Joseph J. O'Neill was on May 13th, 1924, conductor on a Baltimore Ohio Railroad train arriving at Mt. Royal Station from Wilmington at 12.50. That train was composed of eight cars, of which two were ordinary day coaches and one a "combined," that is, it was used partly for baggage and partly as a smoking car, and it was a train that race track followers used to go to the races on. The witness was called twice for the State. When first called he said that he had collected on May 13th seven tickets from Wilmington, but was not asked to identify anyone. Later he was recalled and identified Dobbs, Mullen and Foran as three of a party of four men who boarded the train at Wilmington. He further said that before he testified on the first occasion he had been shown photographs by the State's attorney and asked if he could identify them as pictures of the men who rode on his train on May 13th, but he said he could not from the pictures. He said that his attention was attracted to them because they were "loose looking" characters.
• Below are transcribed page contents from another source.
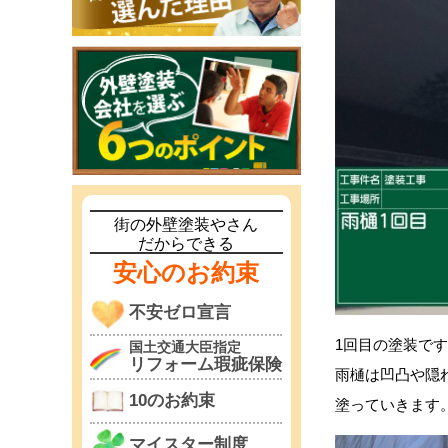
街の外壁塗装やさん
だからできる
安心のお約束
不安ゼロ宣言
1回目の塗装で
国土交通大臣指定
リフォーム瑕疵保険
雨樋は凹凸や隠
10のお約束
塗っていきます
マイスター制度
Harry F. Stein, an employee of the Pennsylvania Railroad Company, testified that on May 13th, 1924, one train was scheduled to leave Union Station, Baltimore, for Philadelphia at 4 o'clock P.M. and one at 4.12. That the four o'clock train was scheduled to arrive at West Philadelphia at 6.04 and at North Philadelphia at 6.17 standard time, and that the 4.12 train was scheduled to arrive at Broad Street Station at 6.55 standard time.

Mrs. Evelyn Wayne testified that between seven-thirty and eight o'clock, daylight saving time, on the evening of May 13th, Gross, Mullen, and Dobbs rented a room from her at 702 Pine Street, Philadelphia.

Joseph J. Weller, superintendent of transportation of the Baltimore News, testified that he was crossing the Fallsway at Fayette Street at about 3.20 o'clock P.M., Tuesday, May 13th, when he saw a "baby grand" Chevrolet automobile painted green, containing four boys, driven north along the Fallsway at about thirty-five miles an hour.

In addition to this, the State called a number of witnesses to prove various details and incidents tending to corroborate the confession of Mullen, as well as to show the circumstances under which that confession and the admission of the other traversers were obtained.

The defense was an alibi. It was contended by the defendants that they were in Wilmington, Delaware, on the 13th of May; that on that morning they were tried and fined in a police court there for trespassing on railroad property; that after that they took the 1.30 boat on the Wilson Line for Philadelphia; that they rented a room from Mrs. Wayne, at about 5.30 or 5.45 daylight saving time, and remained in Philadelphia that night, and until the following Thursday. In support of that contention they called a number of witnesses, who gave testimony tending to support it.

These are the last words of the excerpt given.